Tiga bulan kemudian, Chandler sedang bersama seseorang ketika sisi kiri wajahnya mulai turun. Perempuan muda itu mengira hal tersebut disebabkan oleh kecemasan yang disebutkan dokter, tetapi sebenarnya ia sedang mengalami stroke.
Para dokter tampak meragukan bahwa ia telah mengalami stroke, dan baru setelah seseorang di sampingnya bersikeras membelanya, mereka melakukan MRI dengan kontras. Arteri karotisnya menyempit parah. Ia mengalami stroke iskemik, sesuatu yang nyaris tak pernah terjadi pada usia semuda itu. Mereka memasang stent, tabung yang terbuat dari jaring halus untuk menjaga pembuluh darah tetap terbuka.
Sepertinya mimpi buruk itu telah berakhir. Ternyata tidak.

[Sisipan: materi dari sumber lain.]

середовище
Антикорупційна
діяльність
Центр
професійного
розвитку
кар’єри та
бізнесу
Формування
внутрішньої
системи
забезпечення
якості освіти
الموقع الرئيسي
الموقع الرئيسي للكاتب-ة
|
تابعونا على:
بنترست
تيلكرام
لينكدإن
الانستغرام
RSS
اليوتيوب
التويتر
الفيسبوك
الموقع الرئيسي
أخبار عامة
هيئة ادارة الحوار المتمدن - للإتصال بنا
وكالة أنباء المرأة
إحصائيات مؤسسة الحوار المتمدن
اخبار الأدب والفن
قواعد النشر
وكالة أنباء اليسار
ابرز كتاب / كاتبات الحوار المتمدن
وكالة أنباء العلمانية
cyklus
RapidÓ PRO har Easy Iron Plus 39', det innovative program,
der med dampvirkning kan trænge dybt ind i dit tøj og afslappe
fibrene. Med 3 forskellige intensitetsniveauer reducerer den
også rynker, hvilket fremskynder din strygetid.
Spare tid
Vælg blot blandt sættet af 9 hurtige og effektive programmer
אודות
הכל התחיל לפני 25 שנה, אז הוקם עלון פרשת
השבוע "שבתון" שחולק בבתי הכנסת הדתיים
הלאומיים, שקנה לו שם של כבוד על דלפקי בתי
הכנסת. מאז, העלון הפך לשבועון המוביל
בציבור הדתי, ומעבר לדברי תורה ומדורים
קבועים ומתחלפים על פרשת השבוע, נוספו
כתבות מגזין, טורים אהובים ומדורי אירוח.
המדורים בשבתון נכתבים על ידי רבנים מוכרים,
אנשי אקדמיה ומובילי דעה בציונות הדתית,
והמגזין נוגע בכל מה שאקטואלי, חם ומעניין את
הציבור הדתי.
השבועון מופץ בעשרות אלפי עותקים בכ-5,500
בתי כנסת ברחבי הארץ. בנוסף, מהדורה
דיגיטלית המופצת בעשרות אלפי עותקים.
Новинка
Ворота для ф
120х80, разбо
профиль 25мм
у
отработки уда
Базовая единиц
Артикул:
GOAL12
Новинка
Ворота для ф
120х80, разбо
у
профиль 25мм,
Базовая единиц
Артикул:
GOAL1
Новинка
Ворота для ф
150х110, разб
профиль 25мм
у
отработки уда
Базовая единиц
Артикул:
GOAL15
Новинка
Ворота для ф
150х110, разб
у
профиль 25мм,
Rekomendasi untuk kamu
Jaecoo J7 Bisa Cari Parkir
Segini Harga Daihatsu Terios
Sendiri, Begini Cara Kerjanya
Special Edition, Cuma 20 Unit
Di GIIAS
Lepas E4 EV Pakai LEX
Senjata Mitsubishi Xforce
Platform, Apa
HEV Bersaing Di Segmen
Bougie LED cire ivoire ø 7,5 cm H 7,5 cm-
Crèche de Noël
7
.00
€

Perempuan muda itu berkonsultasi dengan 6 dokter berbeda, tetapi tidak ada yang dapat memberitahunya apa yang terjadi atau mengapa ia mengalami stroke tersebut.
Beberapa bulan kemudian, ia terbangun dengan rasa sakit di belakang mata kanannya. Pemeriksaan menunjukkan adanya massa yang tampak seperti tumor otak. “Kami hampir merayakannya bersama ibu saya. Tumor bisa diangkat, bisa diberi nama”, kata Chandler. Namun sayangnya, ternyata itu bukan kanker. Itu adalah peradangan yang penyebabnya tidak jelas, yang akhirnya menekan saraf optiknya sampai ia kehilangan penglihatan pada mata itu.


Kehilangan itu sulit diterima. Chandler harus membiasakan diri bukan hanya hidup dengan penglihatan pada satu mata, tetapi juga melihat dirinya sendiri di cermin dengan penampilan yang berbeda. Namun, sedikit demi sedikit, ia mulai berdamai dengan bagian dari kisahnya itu.
Kini ia telah menjadi kreator konten terkenal yang berfokus pada disabilitas dan kehilangan penglihatan. Alih-alih menyembunyikan matanya, ia mengubahnya menjadi salah satu elemen yang paling mudah dikenali dalam video-videonya: ia meriasnya, menyesuaikan berbagai penutup mata dengan pakaiannya, dan menggunakan mata prostetik yang mencolok, dengan berbagai warna, desain, bahkan glitter.

Hal yang selama bertahun-tahun menjadi simbol penyakit dan kehilangan juga akhirnya menjadi sarana untuk membangun kembali kepercayaan dirinya dan membantu orang lain merasa nyaman dengan penampilan mereka sendiri.
“Sikap positif adalah satu-satunya hal yang membuat saya terus bertahan”, katanya.